> Task directions
The records follow. Filter them to the lines that hold "קופון".
BEGIN Task material
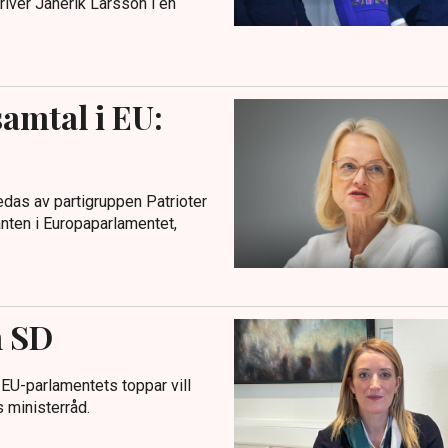
river Janerik Larsson i en
amtal i EU:
das av partigruppen Patrioter
anten i Europaparlamentet,
m SD
 EU-parlamentets toppar vill
 ministerråd.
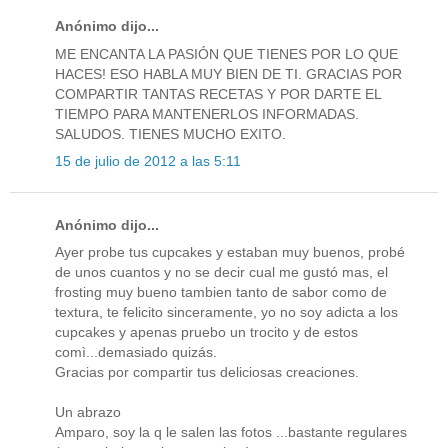
Anónimo dijo...
ME ENCANTA LA PASIÓN QUE TIENES POR LO QUE
HACES! ESO HABLA MUY BIEN DE TI. GRACIAS POR
COMPARTIR TANTAS RECETAS Y POR DARTE EL
TIEMPO PARA MANTENERLOS INFORMADAS.
SALUDOS. TIENES MUCHO EXITO.
15 de julio de 2012 a las 5:11
Anónimo dijo...
Ayer probe tus cupcakes y estaban muy buenos, probé
de unos cuantos y no se decir cual me gustó mas, el
frosting muy bueno tambien tanto de sabor como de
textura, te felicito sinceramente, yo no soy adicta a los
cupcakes y apenas pruebo un trocito y de estos
comì...demasiado quizás.
Gracias por compartir tus deliciosas creaciones.
Un abrazo
Amparo, soy la q le salen las fotos ...bastante regulares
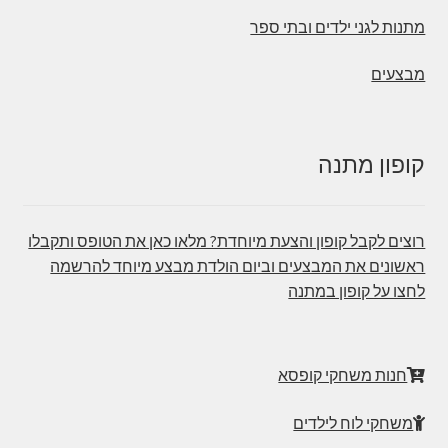
מתנות לגני ילדים ובתי ספר
מבצעים
קופון מתנה
רוצים לקבל קופון והצעת מיוחדת? מלאו כאן את הטופס ותקבלו
ראשונים את המבצעים וביום הולדת מבצע מיוחד להרשמה
לחצו על קופון במתנה
חנות משחקי קופסא
משחקי לוח לילדים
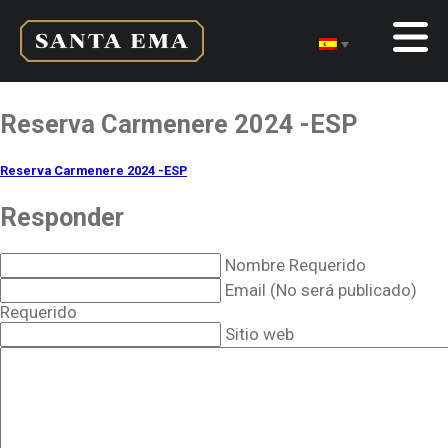
Reserva Carmenere 2024 -ESP
Reserva Carmenere 2024 -ESP
Responder
Nombre Requerido
Email (No será publicado)
Requerido
Sitio web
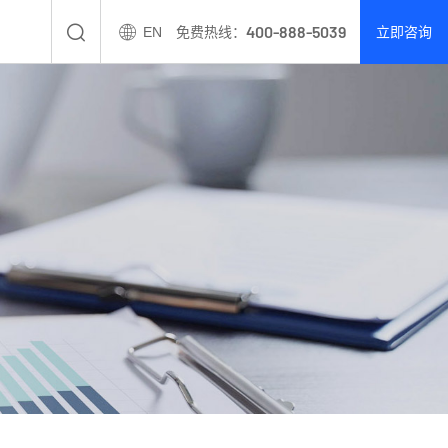
400-888-5039
EN
免费热线：
立即咨询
END Task material
> Reply to the task
קופון מתנה
רוצים לקבל קופון והצעת מיוחדת? מלאו כאן את הטופס ותקבלו
לחצו על קופון במתנה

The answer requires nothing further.